The Hamilton researchers used state-of-the-art computational techniques in a novel way to design molecules that they predicted would be effective lead compounds for breast cancer research. Scientists from the Albany Medical College subsequently synthesized the predicted molecules and showed that they were indeed potential anti-breast cancer compounds in animal systems.
A paper detailing the research, "Computational Design and Experimental Discovery of an Anti-estrogenic Peptide Derived from Alpha-Fetoprotein," will be published in the May 16 issue of the Journal of American Chemical Society.
Winslow Professor of Chemistry George Shields and co-director of the Center for Molecular Design Karl Kirschner led the Hamilton research team with undergraduate students Katrina Lexa '05, Amanda Salisburg '08, Katherine Alser '09. The Albany team consisted of Leroy Joseph, Thomas Andersen, James Bennett, and Herbert Jacobsen of Albany Medical College.
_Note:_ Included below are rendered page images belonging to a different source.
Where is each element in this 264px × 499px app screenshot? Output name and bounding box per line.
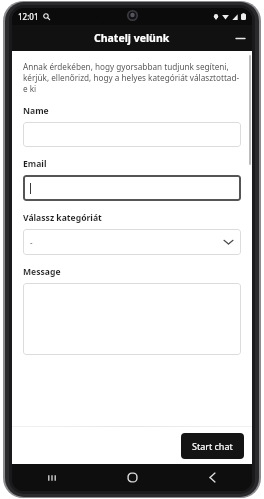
staticText: Annak érdekében, hogy gyorsabban tudjunk… (23, 61, 241, 94)
staticText: Name (23, 105, 49, 117)
button[interactable]: Home (92, 464, 172, 491)
staticText: 12:01 (18, 11, 39, 22)
staticText: Email (23, 158, 47, 170)
staticText: - (30, 237, 33, 248)
staticText: Chatelj velünk (94, 31, 170, 45)
button[interactable]: - (23, 229, 241, 255)
button[interactable]: Start chat (181, 433, 244, 459)
button[interactable]: Back (172, 464, 252, 491)
button[interactable]: Recents (12, 464, 92, 491)
staticText: Message (23, 266, 61, 278)
button[interactable] (23, 175, 241, 201)
staticText: Válassz kategóriát (23, 212, 102, 224)
staticText: Start chat (192, 440, 233, 452)
button[interactable]: Minimize (228, 26, 252, 50)
button[interactable] (23, 122, 241, 147)
button[interactable] (23, 283, 241, 355)
other: Expand category list (224, 239, 233, 245)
Breast cancer is the most common cancer among women and tamoxifen is the preferred drug for estrogen receptor-positive breast cancer treatment. Many of these cancers are intrinsically resistant to tamoxifen or acquire resistance during treatment. Consequently, there is an ongoing need for breast cancer drugs that have different molecular targets.
Previous work by the Albany Medical College researchers had shown that 8-mer and cyclic 9-mer peptides inhibit breast cancer in mouse and rat models, interacting with an unsolved receptor, while peptides smaller than eight amino acids did not.
The Hamilton researchers used advanced computational methods to predict the structure and dynamics of active peptides, leading to discovery of smaller peptides with full biological activity. The results were used to identify smaller peptides with the three dimensional structure of the larger peptides. These peptides were synthesized and shown to inhibit estrogen-dependent cell growth in a mouse uterine growth assay, a test showing reliable correlation with human breast cancer inhibition.